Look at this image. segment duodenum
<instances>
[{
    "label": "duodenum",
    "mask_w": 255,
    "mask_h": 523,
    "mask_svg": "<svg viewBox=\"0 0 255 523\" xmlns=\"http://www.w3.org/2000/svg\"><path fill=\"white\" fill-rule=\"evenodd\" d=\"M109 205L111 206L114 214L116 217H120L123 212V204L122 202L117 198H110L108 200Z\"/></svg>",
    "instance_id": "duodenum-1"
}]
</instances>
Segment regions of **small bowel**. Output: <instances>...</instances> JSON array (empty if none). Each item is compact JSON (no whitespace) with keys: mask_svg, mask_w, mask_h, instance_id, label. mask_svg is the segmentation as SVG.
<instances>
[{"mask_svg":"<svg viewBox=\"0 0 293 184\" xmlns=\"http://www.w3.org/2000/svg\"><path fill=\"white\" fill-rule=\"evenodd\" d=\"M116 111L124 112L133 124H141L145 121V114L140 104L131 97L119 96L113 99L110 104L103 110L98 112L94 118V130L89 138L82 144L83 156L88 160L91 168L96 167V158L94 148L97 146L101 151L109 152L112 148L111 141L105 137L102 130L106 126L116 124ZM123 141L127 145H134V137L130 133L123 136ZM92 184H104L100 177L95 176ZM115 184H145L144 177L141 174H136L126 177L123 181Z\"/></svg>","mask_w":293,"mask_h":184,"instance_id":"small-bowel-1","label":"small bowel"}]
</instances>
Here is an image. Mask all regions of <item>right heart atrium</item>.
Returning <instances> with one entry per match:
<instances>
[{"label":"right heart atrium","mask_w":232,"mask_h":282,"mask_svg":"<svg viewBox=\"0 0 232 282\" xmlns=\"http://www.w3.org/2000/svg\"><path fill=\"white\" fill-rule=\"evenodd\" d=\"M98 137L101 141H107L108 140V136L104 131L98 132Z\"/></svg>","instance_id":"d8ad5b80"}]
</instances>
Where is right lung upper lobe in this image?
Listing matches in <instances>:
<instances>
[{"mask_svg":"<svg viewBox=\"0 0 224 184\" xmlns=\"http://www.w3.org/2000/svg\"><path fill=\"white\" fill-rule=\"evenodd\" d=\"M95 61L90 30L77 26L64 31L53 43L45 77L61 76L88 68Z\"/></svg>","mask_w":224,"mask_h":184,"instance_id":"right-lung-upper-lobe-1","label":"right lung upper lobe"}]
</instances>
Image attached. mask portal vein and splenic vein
——
The lines wanted are those from the one holding "Segment regions of" through the final line of the listing; print them exactly.

Segment regions of **small bowel**. Output: <instances>...</instances> JSON array (empty if none). Each item is compact JSON (no whitespace) with keys: mask_svg, mask_w, mask_h, instance_id, label. mask_svg is the segmentation as SVG.
<instances>
[{"mask_svg":"<svg viewBox=\"0 0 293 184\" xmlns=\"http://www.w3.org/2000/svg\"><path fill=\"white\" fill-rule=\"evenodd\" d=\"M116 111L124 112L133 124H141L145 121V114L140 104L131 97L119 96L113 99L110 104L103 110L98 112L94 118V130L89 138L82 144L83 156L88 160L91 168L96 167V158L94 148L97 146L101 151L109 152L112 148L111 141L105 137L102 130L106 126L116 124ZM123 141L127 145H134V137L130 133L123 136ZM92 184H104L100 177L95 176ZM115 184H145L144 177L141 174H136L126 177L123 181Z\"/></svg>","mask_w":293,"mask_h":184,"instance_id":"small-bowel-1","label":"small bowel"}]
</instances>
Here is an image. Mask all regions of <item>right heart atrium</item>.
Returning <instances> with one entry per match:
<instances>
[{"label":"right heart atrium","mask_w":232,"mask_h":282,"mask_svg":"<svg viewBox=\"0 0 232 282\" xmlns=\"http://www.w3.org/2000/svg\"><path fill=\"white\" fill-rule=\"evenodd\" d=\"M98 137L101 141H107L108 140V136L104 131L98 132Z\"/></svg>","instance_id":"d8ad5b80"}]
</instances>
Where is right lung upper lobe in this image?
Listing matches in <instances>:
<instances>
[{"mask_svg":"<svg viewBox=\"0 0 224 184\" xmlns=\"http://www.w3.org/2000/svg\"><path fill=\"white\" fill-rule=\"evenodd\" d=\"M95 61L90 30L77 26L64 31L53 43L45 77L61 76L88 68Z\"/></svg>","mask_w":224,"mask_h":184,"instance_id":"right-lung-upper-lobe-1","label":"right lung upper lobe"}]
</instances>
Image attached. mask portal vein and splenic vein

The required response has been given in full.